Troubleshooting AR and Switch Communication Failure Caused by ARP Anti‑Attack Feature

Problem description : The AR router and the switch cannot communicate with each other.

AR router configuration :

vlan 100
 dhcp snooping enable
 dhcp snooping check user-bind enable
 arp anti-attack check user-bind enable
 ip source check user-bind enable
 ip pool vlan100
 gateway-list 192.168.100.1
 network 192.168.100.0 mask 255.255.255.0
 interface Vlanif100
 ip address 192.168.100.1 255.255.255.0
 dhcp select global
 interface GigabitEthernet6/0/0
 port link-type trunk
 port trunk allow-pass vlan 100

Switch configuration :

vlan batch 100
 interface Vlanif100
 ip address 192.168.100.254 255.255.255.0
 interface GigabitEthernet0/0/24
 port link-type trunk
 port trunk allow-pass vlan 100

Alarm information : None.

Troubleshooting process :

Suspected DHCP configuration issues; no anomalies found on the AR.

Checked MAC and ARP tables on the switch – both learned the AR address.

Checked MAC and ARP tables on the AR – MAC table was normal, but the ARP table did not learn the switch’s address.

Found the command arp anti-attack check user-bind enable enabled on VLAN 100 of the AR.

Identified that global IP‑MAC static binding is required.
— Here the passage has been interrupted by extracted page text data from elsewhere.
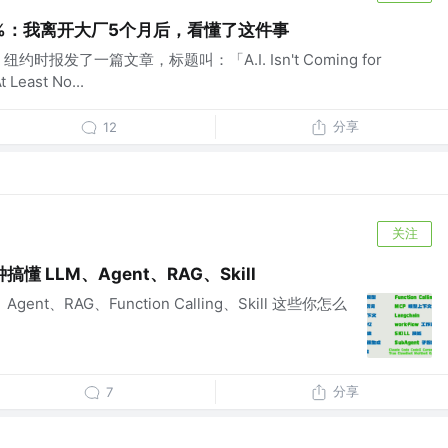
5%：我离开大厂5个月后，看懂了这件事
报发了一篇文章，标题叫：「A.I. Isn't Coming for
t Least No...
分享
12
关注
 LLM、Agent、RAG、Skill
nt、RAG、Function Calling、Skill 这些你怎么
分享
7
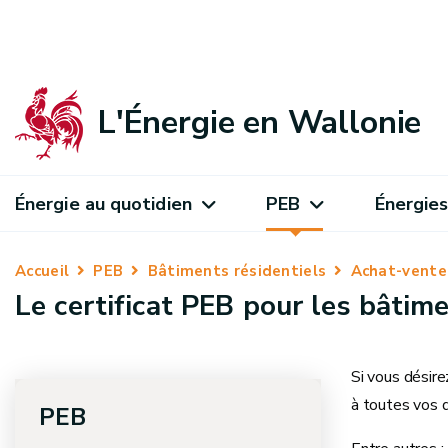
L'Énergie en Wallonie
Énergie au quotidien
PEB
Énergies
Accueil
PEB
Bâtiments résidentiels
Achat-vente
Le certificat PEB pour les bâtime
Si vous désire
à toutes vos q
PEB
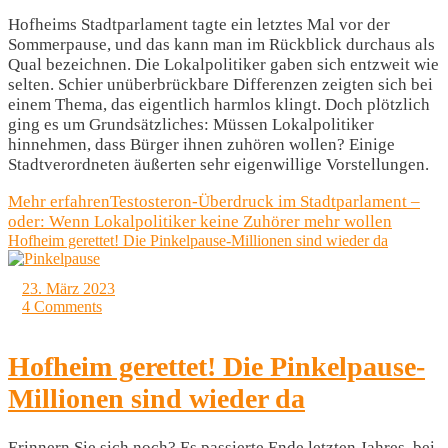
Hofheims Stadtparlament tagte ein letztes Mal vor der
Sommerpause, und das kann man im Rückblick durchaus als
Qual bezeichnen. Die Lokalpolitiker gaben sich entzweit wie
selten. Schier unüberbrückbare Differenzen zeigten sich bei
einem Thema, das eigentlich harmlos klingt. Doch plötzlich
ging es um Grundsätzliches: Müssen Lokalpolitiker
hinnehmen, dass Bürger ihnen zuhören wollen? Einige
Stadtverordneten äußerten sehr eigenwillige Vorstellungen.
Mehr erfahren
Testosteron-Überdruck im Stadtparlament –
oder: Wenn Lokalpolitiker keine Zuhörer mehr wollen
Hofheim gerettet! Die Pinkelpause-Millionen sind wieder da
23. März 2023
4 Comments
Hofheim gerettet! Die Pinkelpause-
Millionen sind wieder da
Erinnern Sie sich noch? Es passierte Ende letzten Jahres, bei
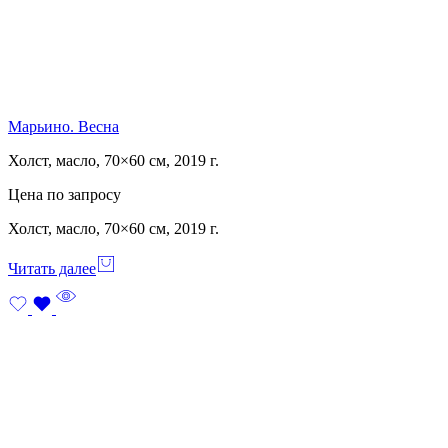
Марьино. Весна
Холст, масло, 70×60 см, 2019 г.
Цена по запросу
Холст, масло, 70×60 см, 2019 г.
Читать далее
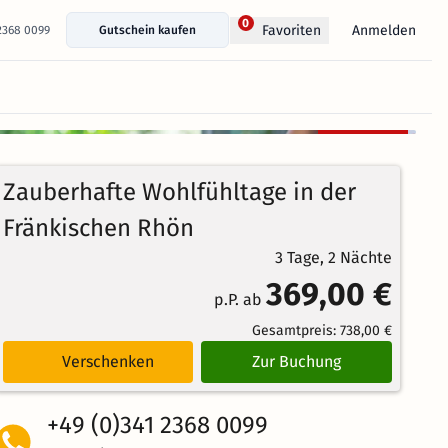
0
Anmelden
Favoriten
 2368 0099
Gutschein kaufen
+ 16 Fotos anzeigen
Kostenlos
91%
stornierbar
4.3
277
Echte
/5
Zauberhafte Wohlfühltage in der
Bewertungen
Weiterempfehlung
Großartig
Fränkischen Rhön
3 Tage, 2 Nächte
369,00 €
p.P. ab
Gesamtpreis:
738,00 €
Verschenken
Zur Buchung
+49 (0)341 2368 0099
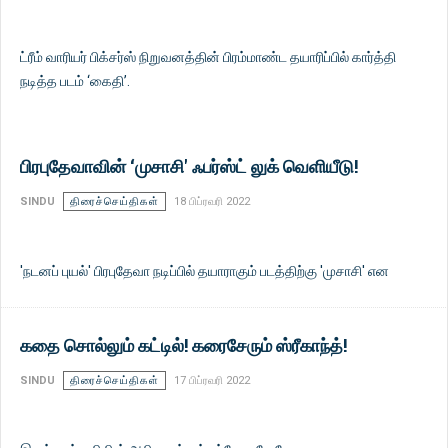
ட்ரீம் வாரியர் பிக்சர்ஸ் நிறுவனத்தின் பிரம்மாண்ட தயாரிப்பில் கார்த்தி
நடித்த படம் ‘கைதி’.
பிரபுதேவாவின் ‘முசாசி' ஃபர்ஸ்ட் லுக் வெளியீடு!
SINDU
திரைச்செய்திகள்
18 பிப்ரவரி 2022
'நடனப் புயல்' பிரபுதேவா நடிப்பில் தயாராகும் படத்திற்கு 'முசாசி' என
கதை சொல்லும் கட்டில்! கரைசேரும் ஸ்ரீகாந்த்!
SINDU
திரைச்செய்திகள்
17 பிப்ரவரி 2022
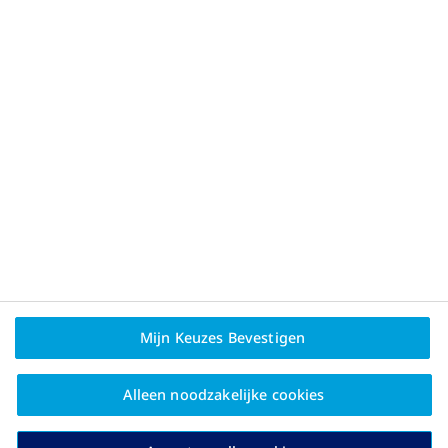
Privacybeleid en
juridische disclaimer
Bent u behandelaar?
Mijn Keuzes Bevestigen
Over Novo Nordisk
Contact
Alleen noodzakelijke cookies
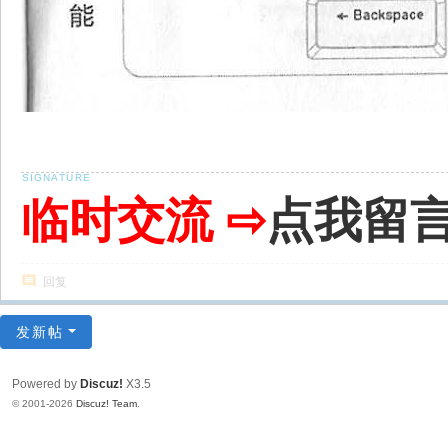
临时交流 ⇨
点我留
回复
发新帖
Powered by
Discuz!
X3.5
© 2001-2026
Discuz! Team
.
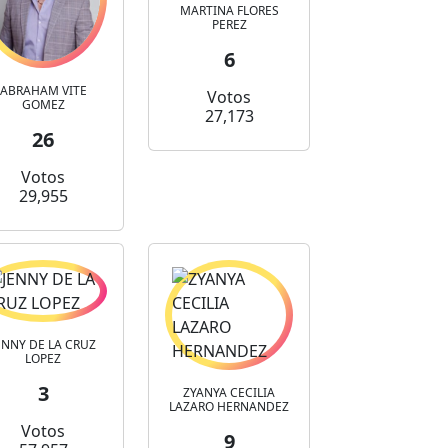
MARTINA FLORES
PEREZ
6
ABRAHAM VITE
Votos
GOMEZ
27,173
26
Votos
29,955
ENNY DE LA CRUZ
LOPEZ
3
ZYANYA CECILIA
LAZARO HERNANDEZ
Votos
9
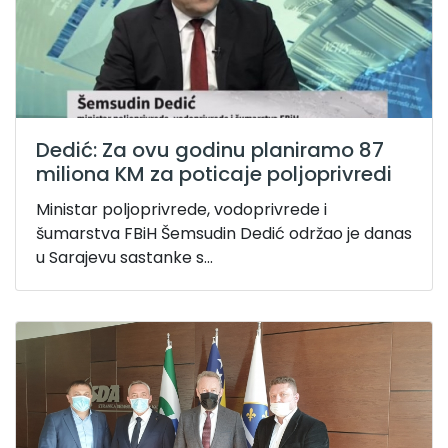
Dedić: Za ovu godinu planiramo 87
miliona KM za poticaje poljoprivredi
Ministar poljoprivrede, vodoprivrede i
šumarstva FBiH Šemsudin Dedić održao je danas
u Sarajevu sastanke s...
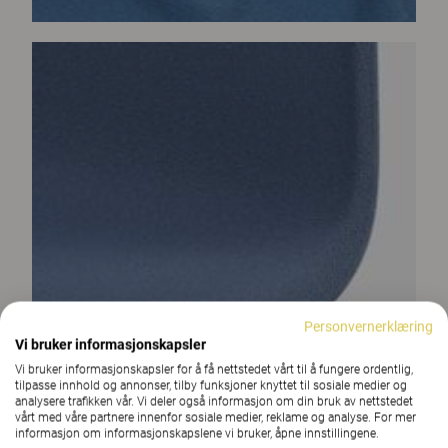
Personvernerklæring
Vi bruker informasjonskapsler
Vi bruker informasjonskapsler for å få nettstedet vårt til å fungere ordentlig,
tilpasse innhold og annonser, tilby funksjoner knyttet til sosiale medier og
analysere trafikken vår. Vi deler også informasjon om din bruk av nettstedet
vårt med våre partnere innenfor sosiale medier, reklame og analyse. For mer
informasjon om informasjonskapslene vi bruker, åpne innstillingene.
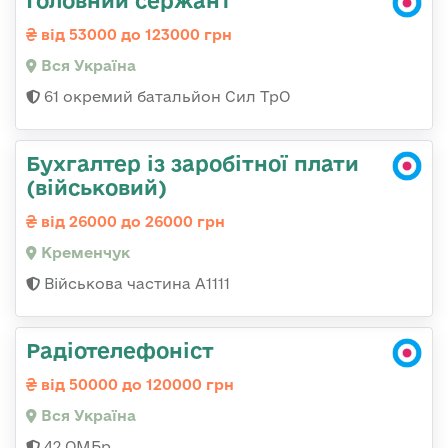
Головний сержант
від 53000 до 123000 грн
Вся Україна
61 окремий батальйон Сил ТрО
Бухгалтер із заробітної плати
(військовий)
від 26000 до 26000 грн
Кременчук
Військова частина А1111
Радіотелефоніст
від 50000 до 120000 грн
Вся Україна
42 ОМБр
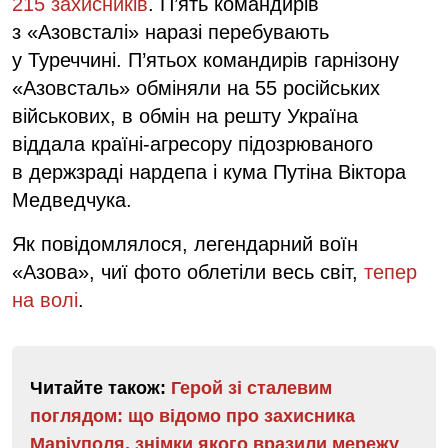
215 захисників
. П’ять командирів
з «Азовсталі» наразі перебувають
у Туреччині. П’ятьох командирів гарнізону
«Азовсталь» обміняли на 55 російських
військових, в обмін на решту Україна
віддала країні-агресору підозрюваного
в держзраді нардепа і кума Путіна Віктора
Медведчука.
Як повідомлялося, легендарний воїн
«Азова», чиї фото облетіли весь світ,
тепер
на волі
.
Читайте також:
Герой зі сталевим
поглядом: що відомо про захисника
Маріуполя, знімки якого вразили мережу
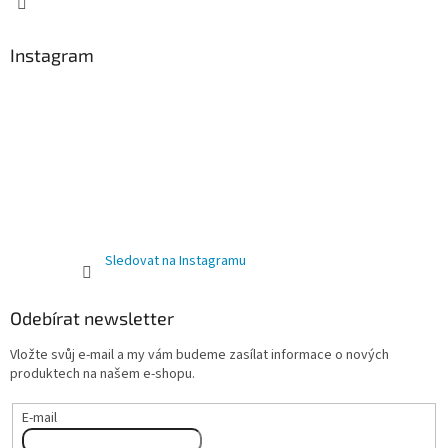
Instagram
Sledovat na Instagramu
Odebírat newsletter
Vložte svůj e-mail a my vám budeme zasílat informace o nových
produktech na našem e-shopu.
E-mail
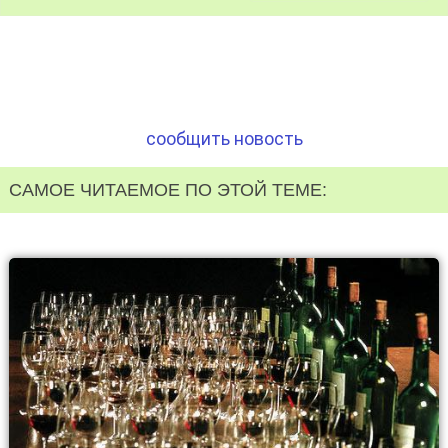
сообщить новость
САМОЕ ЧИТАЕМОЕ ПО ЭТОЙ ТЕМЕ:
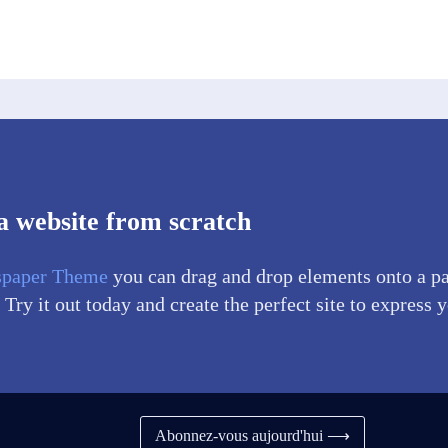
a website from scratch
paper Theme
you can drag and drop elements onto a p
 Try it out today and create the perfect site to express 
Abonnez-vous aujourd'hui ⟶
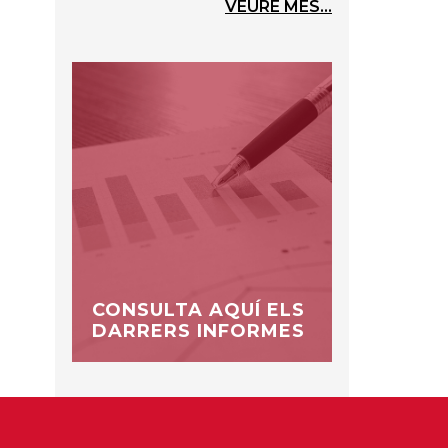
VEURE MÉS...
CONSULTA AQUÍ ELS
DARRERS INFORMES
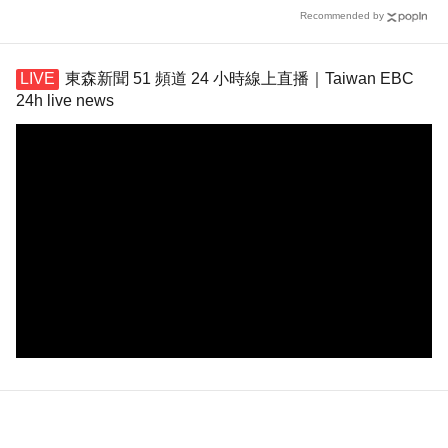
Recommended by
東森新聞 51 頻道 24 小時線上直播｜Taiwan EBC
24h live news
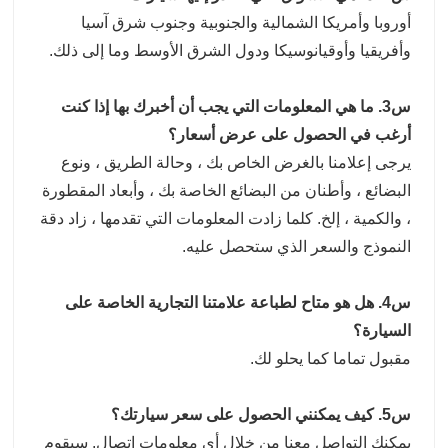
أوروبا وأمريكا الشمالية والجنوبية وجنوب شرق آسيا
وأفريقيا وأوقيانوسيكا ودول الشرق الأوسط وما إلى ذلك.
س3. ما هي المعلومات التي يجب أن أخبرك بها إذا كنت
أرغب في الحصول على عرض أسعار؟
يرجى إعلامنا بالغرض الخاص بك ، وحالة الطريق ، ونوع
البضائع ، وأطنان من البضائع الخاصة بك ، وأبعاد المقطورة
، والكمية ، إلخ. كلما زادت المعلومات التي تقدمها ، زاد دقة
النموذج والسعر الذي ستحصل عليه.
س4. هل هو متاح لطباعة علامتنا التجارية الخاصة على
السيارة؟
مقبول تماما كما يحلو لك.
س5. كيف يمكنني الحصول على سعر سيارتك؟
يمكنك التواصل معنا من خلال أي معلومات اتصال. سيقوم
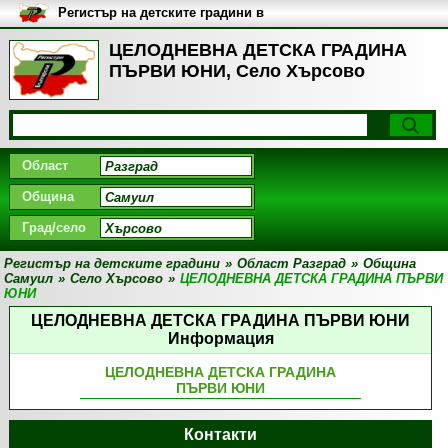
Регистър на детските градини в
България
ЦЕЛОДНЕВНА ДЕТСКА ГРАДИНА
ПЪРВИ ЮНИ, Село Хърсово
Област
Община
Град/село
Регистър на детските градини
»
Област Разград
»
Община
Самуил
»
Село Хърсово
»
ЦЕЛОДНЕВНА ДЕТСКА ГРАДИНА ПЪРВИ
ЮНИ
ЦЕЛОДНЕВНА ДЕТСКА ГРАДИНА ПЪРВИ ЮНИ
Информация
ЦЕЛОДНЕВНА ДЕТСКА ГРАДИНА
ПЪРВИ ЮНИ
Контакти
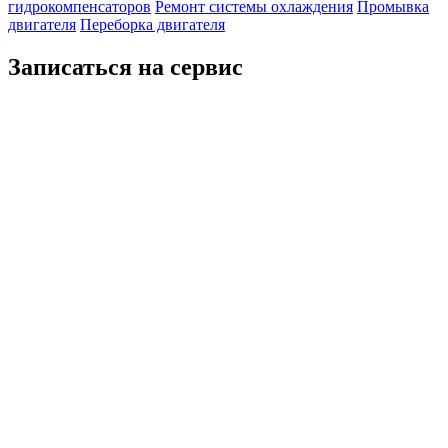
гидрокомпенсаторов
Ремонт системы охлаждения
Промывка
двигателя
Переборка двигателя
Записаться на сервис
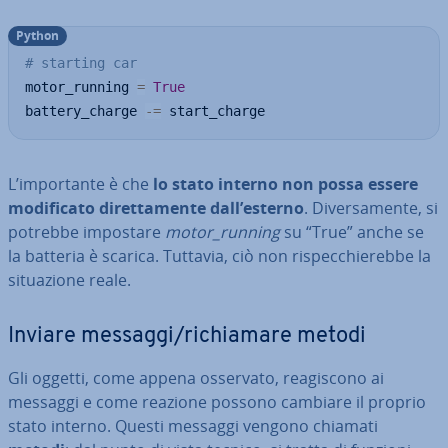
Python
# starting car
motor_running 
=
True
battery_charge 
-=
 start_charge
L’im­por­tan­te è che
lo stato interno non possa essere
mo­di­fi­ca­to di­ret­ta­men­te dall’esterno
. Di­ver­sa­men­te, si
potrebbe impostare
motor_running
su “True” anche se
la batteria è scarica. Tuttavia, ciò non ri­spec­chie­reb­be la
si­tua­zio­ne reale.
Inviare messaggi/ri­chia­ma­re metodi
Gli oggetti, come appena osservato, rea­gi­sco­no ai
messaggi e come reazione possono cambiare il proprio
stato interno. Questi messaggi vengono chiamati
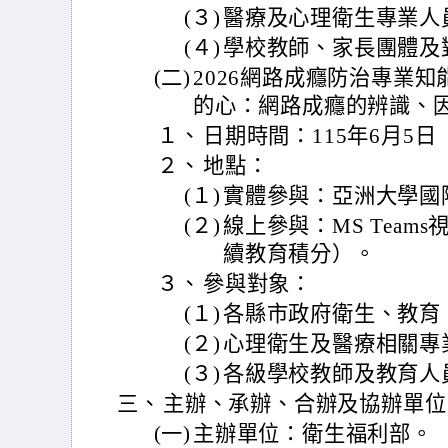
(３)
醫療及心理衛生專業人
(４)
學校教師、家長團體及
(二)
2026網路成癮防治專業
的心：網路成癮的辨識、
１、
日期時間：115年6月5日
２、
地點：
(１)
實體參與：亞洲大學國際
(２)
線上參與：MS Team
續教育積分）。
３、
參與對象：
(１)
各縣市政府衛生、教育
(２)
心理衛生及醫療相關專
(３)
各級學校教師及教育人
三、
主辦、承辦、合辦及協辦單位
(一)
主辦單位：衛生福利部。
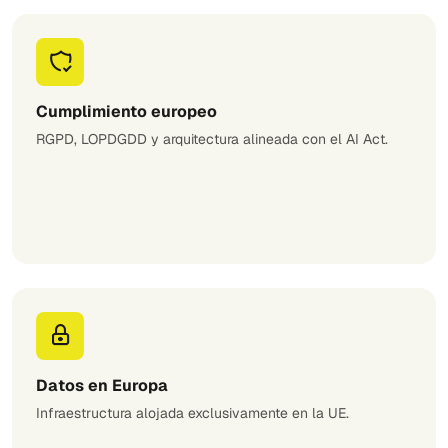
Cumplimiento europeo
RGPD, LOPDGDD y arquitectura alineada con el AI Act.
Datos en Europa
Infraestructura alojada exclusivamente en la UE.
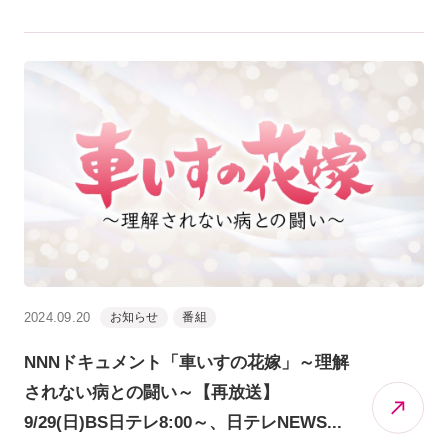
2024.09.20
お知らせ
番組
NNNドキュメント「車いすの花嫁」～理解
されない病との闘い～【再放送】
9/29(日)BS日テレ8:00～、日テレNEWS...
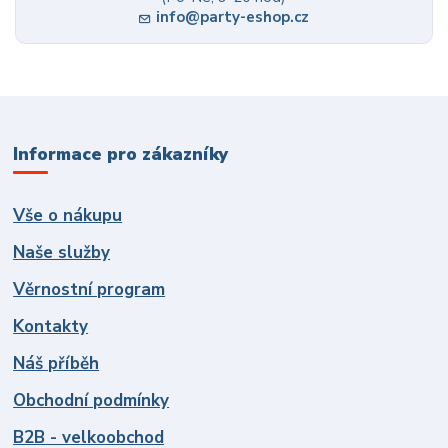
info@party-eshop.cz
Informace pro zákazníky
Vše o nákupu
Naše služby
Věrnostní program
Kontakty
Náš příběh
Obchodní podmínky
B2B - velkoobchod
Root cause : The arp anti-attack check user-bind enable feature performs ARP inspection by comparing the source IP, MAC, interface, and VLAN of each ARP packet with entries in a binding table; packets that do not match are considered attacks and are dropped, preventing ARP learning between the AR and the switch.

Solution : Create a static user‑bind entry under the global configuration, e.g., user-bind static ip-address X.X.X.X mac-address H-H-H , to allow the ARP packets from the switch.

Recommendation and summary : When troubleshooting layer‑2/3 connectivity issues, first verify MAC tables, then ARP tables, and finally other protocols; disabling or correctly configuring ARP anti‑attack checks and using static bindings can resolve similar problems.